Por Amanda H. Rabusky, psicanalista.
Raskólhnikov, considerado por muitos como o duplo de Dostoiévski, era um rapaz jovem e miserável. Restrito ao minúsculo apartamento que locara. A pobreza o deprimia. As cobranças da proprietária já não lhe inquietavam mais. Já não se afetava pelas mentiras e desculpas que dava a esta senhora pelo atraso do pagamento. A miséria o atormentava porque a miséria era pecado. Ele, pecador, sabia que estava destinado a grandes feitos, mas precisava provar a si o quão extraordinário era. Ele não se considerava uma pessoa comum (inferior e vulgar), mas extraordinária (pessoas destruidoras em nome de qualquer coisa melhor). Porém, a miséria… Ah! A miséria… Esta sempre a lhe provocar medo e horror. Havia algo na miséria tão estranho e tão familiar que era quase impossível escapar de suas mãos magras e sedentas.
Raskólhnikov decide mudar sua vida miserável e recorre a uma velha agiota que cobrava juros altíssimos em troca de alguns rublos. Ele acreditava que assassinar a velha agiota que maltratava a sua irmã mais nova, que possuía um péssimo caráter e que explorava as pessoas, era algo nobre. Raskólhnikov estaria fazendo algo nobre em assassinar uma pessoa tão detestável, estúpida e má como a velha agiota. Pensava – por uma vida… mil vidas salvas da miséria e da ruína! Uma morte, mas em troca, mil vidas… É uma questão de aritmética. E, como ocorre em todas as estórias, há sempre algo que escapa. E, para o jovem rapaz não foi diferente e no dia de cometer o crime, a irmã mais nova da agiota entrou no recinto e ele a matou a machadadas. Agora seriam dois assassinatos.
Desde o planejamento e o dia do crime, Raskólhnikov, justificava a si mesmo que pessoas extraordinárias poderiam infligir a lei desde que fosse um bem à humanidade.
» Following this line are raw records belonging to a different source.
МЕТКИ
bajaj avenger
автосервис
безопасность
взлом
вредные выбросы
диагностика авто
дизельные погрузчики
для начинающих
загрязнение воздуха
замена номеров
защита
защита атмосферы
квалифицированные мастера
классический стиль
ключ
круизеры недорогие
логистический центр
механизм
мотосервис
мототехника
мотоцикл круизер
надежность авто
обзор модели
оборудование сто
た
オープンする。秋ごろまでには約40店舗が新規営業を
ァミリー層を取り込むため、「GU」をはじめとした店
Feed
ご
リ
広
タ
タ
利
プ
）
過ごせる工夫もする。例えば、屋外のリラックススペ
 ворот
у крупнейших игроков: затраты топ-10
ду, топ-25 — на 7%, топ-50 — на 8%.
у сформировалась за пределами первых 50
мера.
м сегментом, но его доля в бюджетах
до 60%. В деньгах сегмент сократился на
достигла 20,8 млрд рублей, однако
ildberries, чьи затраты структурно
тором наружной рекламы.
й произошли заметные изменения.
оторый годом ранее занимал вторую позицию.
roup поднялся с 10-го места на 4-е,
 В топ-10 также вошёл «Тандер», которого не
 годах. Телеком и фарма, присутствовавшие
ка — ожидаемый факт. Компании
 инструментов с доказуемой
Ele sabia que teria que enfrentar o remorso – a doença da culpa que se coloca a todos os pecadores. Seu corpo, agora, é tomado por desmaios, delírios e febres fazendo marca de seu pecado: assassino, miserável! Aquilo que ele tanto desejou esconder, estava ali, escancarado para todos verem e escutarem: assassino, miserável!
O jovem criminoso perante a lei humana dizia a si mesmo que, moralmente, foi um ato de valentia e nobreza. Ele dizia a si mesmo que era nobre. Ele não seria punido, pois teve um ato digno das pessoas extraordinárias de grandes feitos. Maomé, Napoleão, Licurgo etc., todos tinham sido criminosos. Os grandes benfeitores da humanidade foram sanguinários e ferozes. As pessoas comuns eram dominadas e multiplicavam o mundo. As pessoas extraordinárias eram dominadoras e conduziam, moviam o mundo para a sua finalidade. Ele podia até se gabar da sorte. Sorria quando pensava que seu plano deu certo e que não foi descoberto.
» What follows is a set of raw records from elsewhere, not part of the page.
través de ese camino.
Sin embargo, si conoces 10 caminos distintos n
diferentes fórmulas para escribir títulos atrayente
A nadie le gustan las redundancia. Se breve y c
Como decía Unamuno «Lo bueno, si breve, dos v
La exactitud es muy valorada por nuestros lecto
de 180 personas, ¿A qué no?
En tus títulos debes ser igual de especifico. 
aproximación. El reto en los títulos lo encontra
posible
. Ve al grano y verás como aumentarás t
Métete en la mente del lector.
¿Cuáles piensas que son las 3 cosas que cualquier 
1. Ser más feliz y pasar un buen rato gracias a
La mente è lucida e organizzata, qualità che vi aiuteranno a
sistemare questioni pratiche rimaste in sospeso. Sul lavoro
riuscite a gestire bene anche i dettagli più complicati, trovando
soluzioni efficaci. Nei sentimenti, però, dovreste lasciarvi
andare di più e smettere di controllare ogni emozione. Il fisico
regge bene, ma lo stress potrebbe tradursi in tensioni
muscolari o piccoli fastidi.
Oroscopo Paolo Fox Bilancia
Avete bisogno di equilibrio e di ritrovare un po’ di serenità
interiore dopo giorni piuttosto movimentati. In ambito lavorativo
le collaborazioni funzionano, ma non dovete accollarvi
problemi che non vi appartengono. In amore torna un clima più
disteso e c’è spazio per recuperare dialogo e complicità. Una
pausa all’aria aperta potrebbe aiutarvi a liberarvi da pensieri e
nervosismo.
Raskólhnikov não era um homem mau. Ele era inteligente, foi um estudante que teve que parar os estudos por falta de dinheiro, sentia compaixão pelos amigos miseráveis, adorava a sua irmã e sua mãe, apesar de se sentir irritado e angustiado na presença delas. Ele também sentia uma afeto especial pela Sônia, a vizinha que se prostituía para levar dinheiro para casa e para cuidar de seu pai bêbado, sua mãe e irmãos. Mas ele pensava que era nobre e foi tomado por esta ideia numa total alienação. Alienado ao próprio desejo.
Por mais que ele negasse o castigo e a punição, o sofrimento e a angústia o tomavam. Dia após dia, noite após noite, Raskólhnikov, castigava a si mesmo e mostrava o seu crime. Ele escreveu um artigo defendendo a sua teoria de que pessoas extraordinárias, geniais e nobres quando praticavam crimes para o bem da humanidade não deveriam ser punidas. Ele ia à delegacia e passava mal. Ele deixava rastros de seu crime. Até o dia em que conta à Sônia sobre o seu feito e sua irmã toma conhecimento. O seu íntimo gritava pela punição, mas havia uma equação operando em sua mente: pessoas extraordinárias, geniais e nobres quando praticavam crimes para o bem da humanidade não deveriam ser punidas. A dor, o desespero, o tormento e a culpa o condenaram. Raskólhnikov foi preso e num ato de queda à realidade confessou seu crime: ele não passava de uma pessoa comum e miserável.